Tout semblait pourtant si bien commencer… Dans une région ensoleillée, Paul (François Cluzet) réussit à devenir le patron de sa propre auberge. Un petit coin de paradis, un endroit où l’on se sent bien, un établissement familial qui donne envie aux clients de revenir. A peine devenu propriétaire, Paul trouve l’amour auprès de Nelly (Emmanuelle Béart), une femme plantureuse et superbe. Ils ont un enfant ensemble. Mais alors que tout lui réussit, Paul est sujet à des insomnies et est parfois sujet à des hallucinations qu’il refoule. Quelque chose ne va pas et il ne veut pas l’admettre.

Les années passent et le mal-être de Paul finit par se répercuter sur Nelly. Elle va devenir l’objet de toutes ses angoisses et de sa démence. En effet, du jour au lendemain, Paul devient de plus en plus jaloux. Et si Nelly le trompait avec le bogosse du coin (Marc Lavoine) ? Il se met à l’épier, cherche la petite faille, la confronte à ses petites cachoteries… Nelly a beau lui prouver son amour, faire des efforts voire se sacrifier : rien n’y fait. Pris dans une spirale infernale, l’homme jaloux se persuade qu’il est dupé, trompé et devient de plus en plus violent.

En moins de deux heures, Claude Chabrol nous fait passer du paradis à l’enfer, de l’amour à la haine, de la tendresse à la violence la plus extrême. La tension monte plan par plan en même temps que le visage et le regard de François Cluzet se métamorphosent, indiquant progressivement qu’il cède à la folie la plus destructrice. Sa jalousie qui peut amuser au départ devient complètement mortifère et tétanisante. Et on souffre vraiment aux côtés de la pauvre Nelly, incarnée par une charnelle Emmanuelle Béart.

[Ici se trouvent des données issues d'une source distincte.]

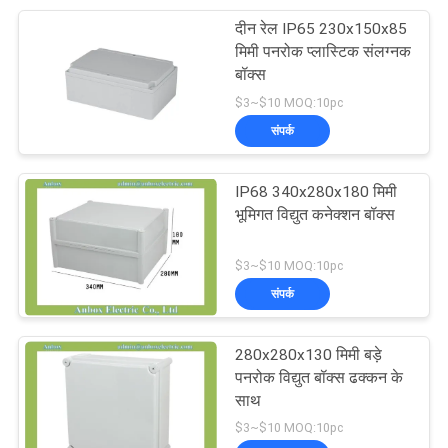
दीन रेल IP65 230x150x85
7
मिमी पनरोक प्लास्टिक संलग्नक
प्लास्टिक इलेक्ट्रॉनिक
बॉक्स
$3~$10 MOQ:10pc
बाड़ों
संपर्क
IP68 340x280x180 मिमी
भूमिगत विद्युत कनेक्शन बॉक्स
22
$3~$10 MOQ:10pc
संपर्क
पनरोक धातु जंक्शन बॉक्स
280x280x130 मिमी बड़े
पनरोक विद्युत बॉक्स ढक्कन के
साथ
$3~$10 MOQ:10pc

Il en faut parfois peu pour déclencher la névrose, pour faire basculer un homme. Le film adopte le point de vue torturé et asphyxiant de son personnage principal, nous faisant ressentir ses hallucinations, ses doutes dévorants et sa colère. Mais petit à petit on se détache de lui, on finit par ne plus avoir de compassion tant il dépasse les bornes. Plus que de la jalousie, il est ici question d’une certaine schizophrénie. C’est un reflet de l’amour sous son jour le plus sombre, le plus triste, le plus toxique.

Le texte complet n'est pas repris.